Now, I read this before and thought it meant that the lawsuit was dismissed but the plaintiffs could amend their cause of action for reconsideration. Trouble is, I don't know why they say the statement about claims to the insurance carriers, to be reimbursed for the legal expense of defending itself? Any lawyer types out there that can translate?
Now, onto info on "short sales"
"In connection with distributions of the Common Stock or otherwise, the Selling Stockholders may enter into hedging transactions with broker-dealers or other financial institutions. In connection with such transactions, broker- dealers or other financial institutions may engage in short sales of Common Stock, in the course of hedging the positions they assume with the Selling Stockholders. The Selling Stockholders may also enter into options or other transactions with broker-dealers or other financial institutions which require the delivery to such broker-dealer or financial institution of the shares of Common Stock offered hereby, which such broker-dealer or other financial institution may resell pursuant to this Prospectus (as supplemented or amended to reflect such transaction). The Selling Stockholders may also pledge the shares offered hereby to a broker-dealer or other financial institution and, upon a default, such broker-dealer or other financial institution may effect sales of the pledged shares pursuant to this Prospectus (as supplemented or amended to reflect such transaction). In addition, any Common Stock covered by this Prospectus that so qualifies may be sold under Rule 144 under the Securities Act."

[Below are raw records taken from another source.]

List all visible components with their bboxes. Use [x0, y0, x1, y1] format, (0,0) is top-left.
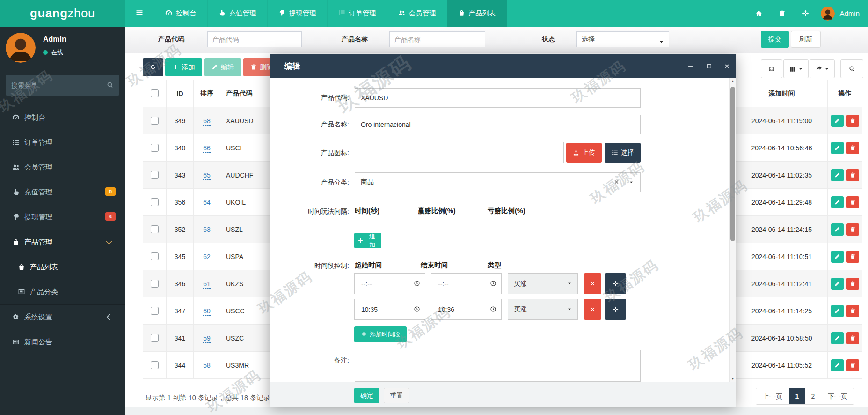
sidebar-item-withdraw[interactable]: 提现管理4: [0, 205, 125, 230]
nav-item-orders[interactable]: 订单管理: [327, 0, 387, 27]
filter-name-input[interactable]: [389, 31, 485, 47]
sort-link[interactable]: 66: [203, 144, 211, 153]
product-code-input[interactable]: [355, 88, 641, 108]
row-edit-button[interactable]: [831, 142, 844, 154]
move-period-button[interactable]: [605, 273, 626, 294]
sidebar-item-orders[interactable]: 订单管理: [0, 130, 125, 155]
clear-icon[interactable]: [613, 179, 620, 186]
move-period-button[interactable]: [605, 299, 626, 320]
row-delete-button[interactable]: [846, 169, 859, 181]
row-checkbox[interactable]: [151, 280, 159, 288]
sort-link[interactable]: 61: [203, 280, 211, 289]
clear-cache-button[interactable]: [770, 9, 794, 17]
menu-search-input[interactable]: [6, 82, 107, 89]
columns-button[interactable]: [783, 59, 809, 78]
upload-button[interactable]: 上传: [566, 143, 602, 163]
submit-button[interactable]: 提交: [761, 31, 789, 48]
modal-scrollbar[interactable]: ▲ ▼: [729, 78, 736, 382]
product-name-input[interactable]: [355, 115, 641, 134]
nav-item-recharge[interactable]: 充值管理: [207, 0, 267, 27]
row-delete-button[interactable]: [846, 359, 859, 371]
row-delete-button[interactable]: [846, 142, 859, 154]
sidebar-item-dashboard[interactable]: 控制台: [0, 105, 125, 130]
remark-textarea[interactable]: [355, 350, 641, 382]
end-time-input[interactable]: --:--: [431, 273, 502, 294]
sidebar-toggle-button[interactable]: [125, 0, 154, 27]
row-delete-button[interactable]: [846, 223, 859, 236]
sort-link[interactable]: 62: [203, 253, 211, 261]
nav-item-members[interactable]: 会员管理: [387, 0, 447, 27]
add-button[interactable]: 添加: [165, 58, 202, 76]
pagination-prev[interactable]: 上一页: [756, 388, 789, 404]
row-edit-button[interactable]: [831, 332, 844, 344]
sort-link[interactable]: 63: [203, 226, 211, 234]
modal-header[interactable]: 编辑: [270, 54, 736, 78]
confirm-button[interactable]: 确定: [354, 388, 379, 403]
sort-link[interactable]: 58: [203, 362, 211, 370]
fullscreen-button[interactable]: [794, 9, 817, 17]
row-checkbox[interactable]: [151, 198, 159, 206]
scroll-down-icon[interactable]: ▼: [731, 377, 735, 381]
row-checkbox[interactable]: [151, 225, 159, 233]
row-delete-button[interactable]: [846, 278, 859, 290]
sort-link[interactable]: 68: [203, 117, 211, 126]
close-icon[interactable]: [724, 63, 730, 70]
row-checkbox[interactable]: [151, 334, 159, 342]
row-edit-button[interactable]: [831, 278, 844, 290]
remove-period-button[interactable]: [584, 273, 601, 294]
maximize-icon[interactable]: [706, 63, 712, 70]
select-all-checkbox[interactable]: [151, 89, 159, 97]
user-menu[interactable]: Admin: [817, 7, 868, 21]
pagination-next[interactable]: 下一页: [821, 388, 854, 404]
export-button[interactable]: [810, 59, 835, 78]
sidebar-item-product-category[interactable]: 产品分类: [0, 280, 125, 304]
sidebar-item-news[interactable]: 新闻公告: [0, 330, 125, 355]
nav-item-products[interactable]: 产品列表: [447, 0, 507, 27]
row-checkbox[interactable]: [151, 144, 159, 152]
reload-table-button[interactable]: [143, 58, 163, 76]
sidebar-item-settings[interactable]: 系统设置: [0, 305, 125, 330]
row-delete-button[interactable]: [846, 115, 859, 127]
row-edit-button[interactable]: [831, 115, 844, 127]
pagination-page-1[interactable]: 1: [789, 388, 805, 404]
remove-period-button[interactable]: [584, 299, 601, 320]
row-checkbox[interactable]: [151, 171, 159, 179]
start-time-input[interactable]: --:--: [354, 273, 425, 294]
reset-button[interactable]: 重置: [384, 388, 409, 403]
row-checkbox[interactable]: [151, 307, 159, 315]
sort-link[interactable]: 65: [203, 171, 211, 180]
sort-link[interactable]: 59: [203, 334, 211, 343]
add-period-button[interactable]: 添加时间段: [354, 326, 407, 342]
minimize-icon[interactable]: [687, 63, 693, 70]
type-select[interactable]: 买涨: [508, 299, 578, 320]
row-delete-button[interactable]: [846, 305, 859, 317]
search-toggle-button[interactable]: [840, 59, 863, 78]
row-checkbox[interactable]: [151, 252, 159, 260]
sidebar-item-members[interactable]: 会员管理: [0, 155, 125, 180]
sidebar-item-product-list[interactable]: 产品列表: [0, 255, 125, 280]
sort-link[interactable]: 64: [203, 199, 211, 207]
nav-item-withdraw[interactable]: 提现管理: [267, 0, 327, 27]
row-delete-button[interactable]: [846, 196, 859, 208]
scrollbar-thumb[interactable]: [730, 87, 735, 241]
edit-button[interactable]: 编辑: [204, 58, 241, 76]
row-delete-button[interactable]: [846, 332, 859, 344]
sidebar-item-product-mgmt[interactable]: 产品管理: [0, 230, 125, 255]
scroll-up-icon[interactable]: ▲: [731, 79, 735, 83]
row-edit-button[interactable]: [831, 223, 844, 236]
end-time-input[interactable]: 10:36: [431, 299, 502, 320]
sidebar-item-recharge[interactable]: 充值管理0: [0, 180, 125, 205]
filter-code-input[interactable]: [207, 31, 302, 47]
row-edit-button[interactable]: [831, 169, 844, 181]
choose-button[interactable]: 选择: [605, 143, 641, 163]
home-button[interactable]: [747, 9, 770, 17]
brand-logo[interactable]: guangzhou: [0, 0, 125, 27]
product-category-select[interactable]: 商品: [355, 172, 641, 192]
row-edit-button[interactable]: [831, 251, 844, 263]
sort-link[interactable]: 60: [203, 307, 211, 316]
filter-status-select[interactable]: 选择: [576, 31, 669, 47]
pagination-page-2[interactable]: 2: [805, 388, 821, 404]
nav-item-dashboard[interactable]: 控制台: [154, 0, 207, 27]
row-edit-button[interactable]: [831, 305, 844, 317]
row-delete-button[interactable]: [846, 251, 859, 263]
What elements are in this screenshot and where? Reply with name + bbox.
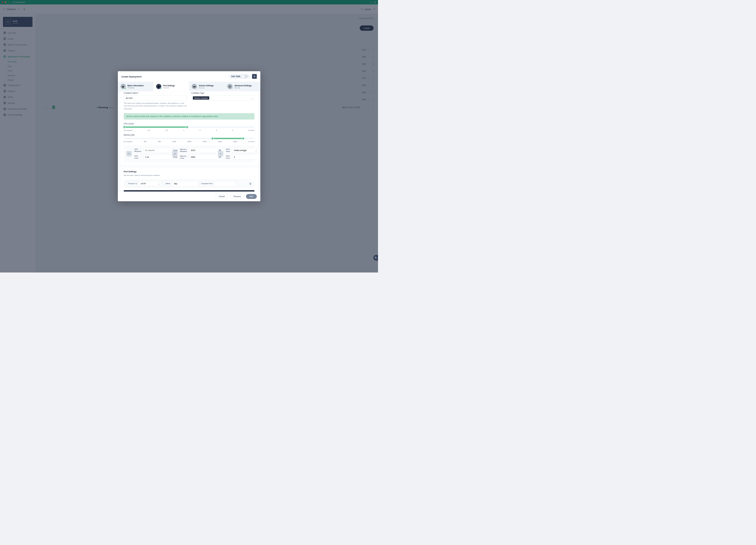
cpu-ticks: No request0.20.51234No limit xyxy=(124,129,255,131)
modal-footer: Cancel Previous Next xyxy=(118,191,260,201)
memory-slider-label: Memory (Mi) xyxy=(124,134,255,136)
advanced-icon: ⚙ xyxy=(227,84,233,89)
port-settings-hint: Set the ports used for accessing the con… xyxy=(124,174,255,177)
cpu-request-input[interactable] xyxy=(144,148,171,152)
port-row: Protocol ? HTTP ⌄ Name Container Port 🗑 xyxy=(124,179,255,188)
chevron-down-icon: ⌄ xyxy=(157,182,162,185)
step-advanced-settings[interactable]: ⚙ Advanced SettingsNot set xyxy=(225,82,260,91)
container-name-input[interactable] xyxy=(124,95,187,100)
cpu-limit-handle[interactable] xyxy=(186,126,188,128)
step-pod-settings[interactable]: ⬢ Pod SettingsCurrent xyxy=(153,82,189,91)
memory-request-input[interactable] xyxy=(189,148,217,152)
gpu-limit-input[interactable] xyxy=(232,154,260,159)
memory-ticks: No request20050010002000400060008000No l… xyxy=(124,140,255,142)
protocol-select[interactable]: Protocol ? HTTP ⌄ xyxy=(126,181,162,186)
step-basic-info[interactable]: ◉ Basic InformationFinished xyxy=(118,82,154,91)
container-type-label: Container Type xyxy=(191,92,255,94)
container-name-hint: The name can contain only lowercase lett… xyxy=(124,102,187,110)
container-type-select[interactable]: Worker container ⌄ xyxy=(191,95,255,100)
memory-limit-input[interactable] xyxy=(189,154,217,159)
memory-icon: ▦ xyxy=(172,151,177,156)
cancel-button[interactable]: Cancel xyxy=(215,194,228,199)
memory-slider[interactable] xyxy=(124,138,255,139)
modal-overlay: Create Deployment Edit YAML ✕ ◉ Basic In… xyxy=(0,0,378,272)
modal-title: Create Deployment xyxy=(121,75,141,78)
cpu-slider[interactable] xyxy=(124,126,255,127)
container-port-input[interactable] xyxy=(214,181,235,186)
container-name-label: Container Name xyxy=(124,92,187,94)
gpu-icon: ⊞ xyxy=(218,151,223,156)
step-volume-settings[interactable]: ▬ Volume SettingsNot set xyxy=(189,82,225,91)
delete-port-button[interactable]: 🗑 xyxy=(249,182,252,185)
close-modal-button[interactable]: ✕ xyxy=(252,74,257,79)
help-icon[interactable]: ? xyxy=(135,183,137,184)
chevron-down-icon: ⌄ xyxy=(251,96,253,99)
memory-limit-handle[interactable] xyxy=(242,137,245,139)
port-settings-section: Port Settings Set the ports used for acc… xyxy=(120,167,258,191)
help-fab[interactable]: ✎ xyxy=(373,255,378,261)
create-deployment-modal: Create Deployment Edit YAML ✕ ◉ Basic In… xyxy=(118,71,260,201)
edit-yaml-toggle[interactable]: Edit YAML xyxy=(229,74,250,79)
cpu-limit-input[interactable] xyxy=(144,154,171,159)
cpu-request-handle[interactable] xyxy=(123,126,126,128)
previous-button[interactable]: Previous xyxy=(230,194,244,199)
cpu-slider-label: CPU (Core) xyxy=(124,122,255,125)
next-button[interactable]: Next xyxy=(246,194,257,199)
volume-icon: ▬ xyxy=(192,84,197,89)
port-name-input[interactable] xyxy=(172,181,197,186)
pod-settings-icon: ⬢ xyxy=(156,84,161,89)
switch-icon xyxy=(242,75,247,78)
cpu-icon: CPU xyxy=(126,151,132,156)
close-icon: ✕ xyxy=(253,75,256,78)
resource-info-banner: Set the resource limits and requests of … xyxy=(124,113,255,119)
wizard-stepper: ◉ Basic InformationFinished ⬢ Pod Settin… xyxy=(118,82,260,91)
resource-grid: CPU CPU Request: Core ▦ Memory Request: … xyxy=(124,145,255,162)
memory-request-handle[interactable] xyxy=(211,137,214,139)
basic-info-icon: ◉ xyxy=(120,84,126,89)
port-settings-title: Port Settings xyxy=(124,170,255,172)
chevron-down-icon: ⌄ xyxy=(255,149,259,152)
gpu-type-select[interactable]: nvidia.com/gpu⌄ xyxy=(232,148,259,153)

" The Company has informed the Selling Stockholders that the anti- manipulation provisions of Regulation M under the Exchange Act may apply to their sales of the shares offered hereby and has furnished each of the Selling Stockholders with a copy of these rules. The Company also has advised the Selling Stockholders of the requirement for delivery of this Prospectus in connection with any public sale of the shares."
Anyone have a copy of Regulation M?
What happens to common shareholders in the case of Chapter 7:
" In the event of liquidation, dissolution and winding up of the Company, each holder of Series B Preferred Stock will be entitled to receive an amount equal to $100, plus any accrued and unpaid dividends, per share of Series B Preferred Stock, before any payment shall be made with respect to outstanding shares of the Common Stock. As long as at least one-third of the currently outstanding Series B Preferred Stock remains outstanding, the Company will be prohibited from authorizing or issuing additional stock that ranks senior to the Series B Preferred Stock as to dividends and distributions or payments on liquidation, dissolution and winding up. Except as described above, the holders of the Series B Preferred Stock do not have any voting, preemptive, subscription or redemption rights."
In other words, series B holders will get the second $7M of breakup value. (Series A holders get the first $170,000) Thismeans that if NTN were to fold tomorrow, the common shares would be worthless. This is only a risk factor; company believes (as stated above) that it can continue as a going concern for the forseeable future.
Well, that's the important parts as I see it. Comments welcome.